REQUIRED WORK
Could you restate word for word each line from the top of the listing below through the line containing "71,500 places"? Keep the pictures out.

EXTRACTED MATERIAL
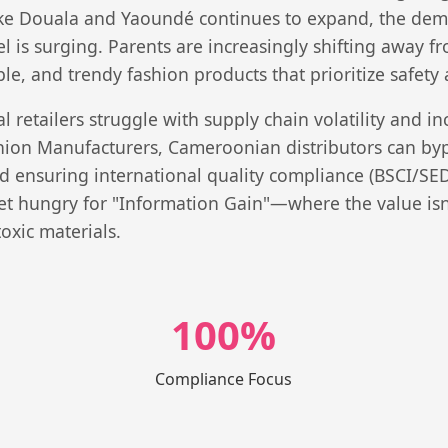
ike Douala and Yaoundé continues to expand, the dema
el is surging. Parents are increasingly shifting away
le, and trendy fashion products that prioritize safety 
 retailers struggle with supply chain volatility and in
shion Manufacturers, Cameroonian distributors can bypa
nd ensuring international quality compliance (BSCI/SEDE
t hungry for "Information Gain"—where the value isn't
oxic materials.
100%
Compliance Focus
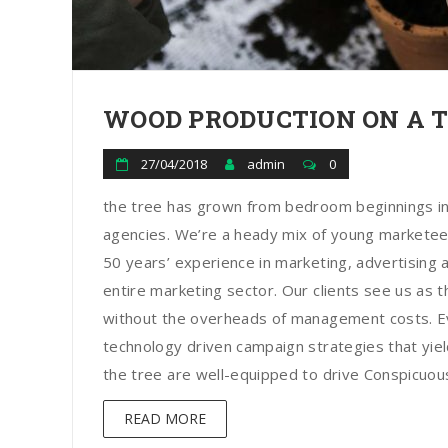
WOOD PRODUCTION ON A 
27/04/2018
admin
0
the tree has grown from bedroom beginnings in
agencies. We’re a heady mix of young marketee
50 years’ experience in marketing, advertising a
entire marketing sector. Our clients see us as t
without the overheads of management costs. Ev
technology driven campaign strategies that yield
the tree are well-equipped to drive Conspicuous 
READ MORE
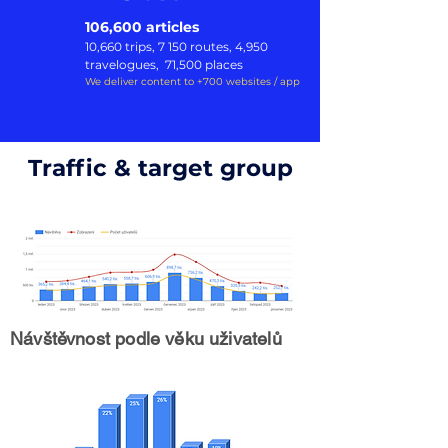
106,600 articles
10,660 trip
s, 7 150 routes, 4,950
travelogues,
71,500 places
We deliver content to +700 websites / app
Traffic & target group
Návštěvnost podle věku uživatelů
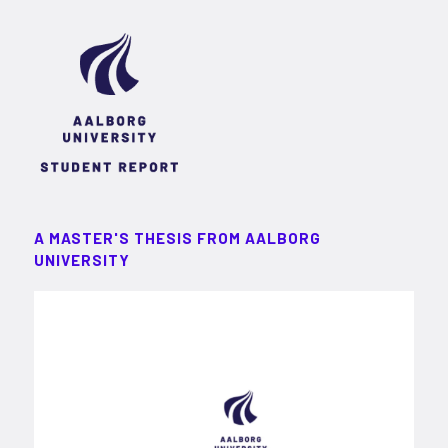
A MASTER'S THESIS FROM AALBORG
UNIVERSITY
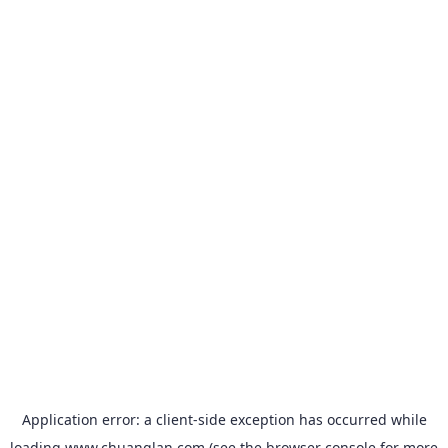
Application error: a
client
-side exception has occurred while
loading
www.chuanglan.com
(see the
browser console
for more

YOUR SOLUTION
ike Douala and Yaoundé continues to expand, the dema
el is surging. Parents are increasingly shifting away
le, and trendy fashion products that prioritize safety 
 retailers struggle with supply chain volatility and in
shion Manufacturers, Cameroonian distributors can bypa
nd ensuring international quality compliance (BSCI/SEDE
t hungry for "Information Gain"—where the value isn't
oxic materials.
100%
Compliance Focus
WOOD PRODUCTION ON A 
27/04/2018
admin
0
the tree has grown from bedroom beginnings in
agencies. We’re a heady mix of young marketee
50 years’ experience in marketing, advertising a
entire marketing sector. Our clients see us as t
without the overheads of management costs. Ev
technology driven campaign strategies that yield
the tree are well-equipped to drive Conspicuous 
READ MORE
106,600 articles
10,660 trip
s, 7 150 routes, 4,950
travelogues,
71,500 places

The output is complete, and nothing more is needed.